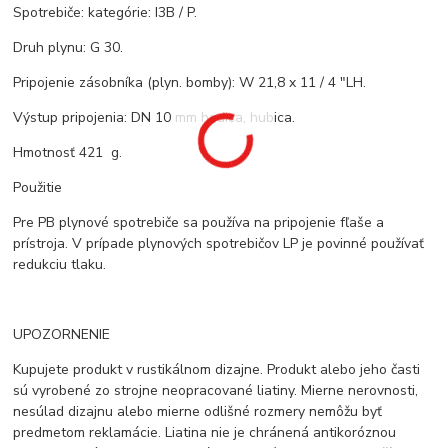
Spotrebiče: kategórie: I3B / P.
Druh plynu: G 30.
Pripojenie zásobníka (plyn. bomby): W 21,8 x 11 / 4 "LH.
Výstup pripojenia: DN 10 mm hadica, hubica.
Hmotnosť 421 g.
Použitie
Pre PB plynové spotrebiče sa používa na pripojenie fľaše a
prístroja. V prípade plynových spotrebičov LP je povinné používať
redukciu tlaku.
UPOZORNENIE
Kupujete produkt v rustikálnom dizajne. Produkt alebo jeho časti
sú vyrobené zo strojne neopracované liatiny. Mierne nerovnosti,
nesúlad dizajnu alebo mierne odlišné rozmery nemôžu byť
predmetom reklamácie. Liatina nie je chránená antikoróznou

============

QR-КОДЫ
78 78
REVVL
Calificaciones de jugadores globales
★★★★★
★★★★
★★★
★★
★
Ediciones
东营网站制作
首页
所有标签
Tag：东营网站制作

============

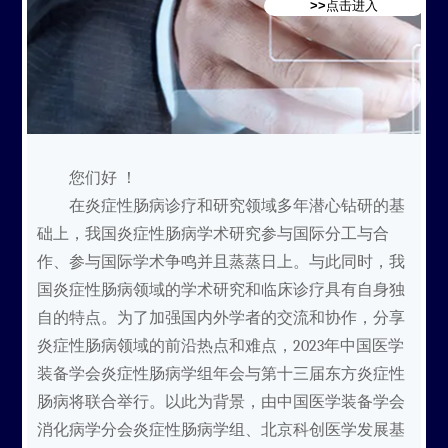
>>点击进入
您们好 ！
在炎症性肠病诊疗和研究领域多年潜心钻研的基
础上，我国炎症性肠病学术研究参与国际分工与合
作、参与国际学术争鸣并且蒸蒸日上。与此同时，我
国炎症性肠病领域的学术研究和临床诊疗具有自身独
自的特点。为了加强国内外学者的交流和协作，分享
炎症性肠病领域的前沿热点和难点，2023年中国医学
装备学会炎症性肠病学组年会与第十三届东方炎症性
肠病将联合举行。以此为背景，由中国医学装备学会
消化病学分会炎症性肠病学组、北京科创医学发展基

============

WHAT TO WORK ON: Beginning at the line with "作、参与国际学术争鸣并且蒸蒸日上。与此同时，我" and ending at the line with "消化病学分会炎症性肠病学组、北京科创医学发展基", reproduce each line of the data above exactly, and add no other lines.

WRITTEN RESPONSE:
作、参与国际学术争鸣并且蒸蒸日上。与此同时，我
国炎症性肠病领域的学术研究和临床诊疗具有自身独
自的特点。为了加强国内外学者的交流和协作，分享
炎症性肠病领域的前沿热点和难点，2023年中国医学
装备学会炎症性肠病学组年会与第十三届东方炎症性
肠病将联合举行。以此为背景，由中国医学装备学会
消化病学分会炎症性肠病学组、北京科创医学发展基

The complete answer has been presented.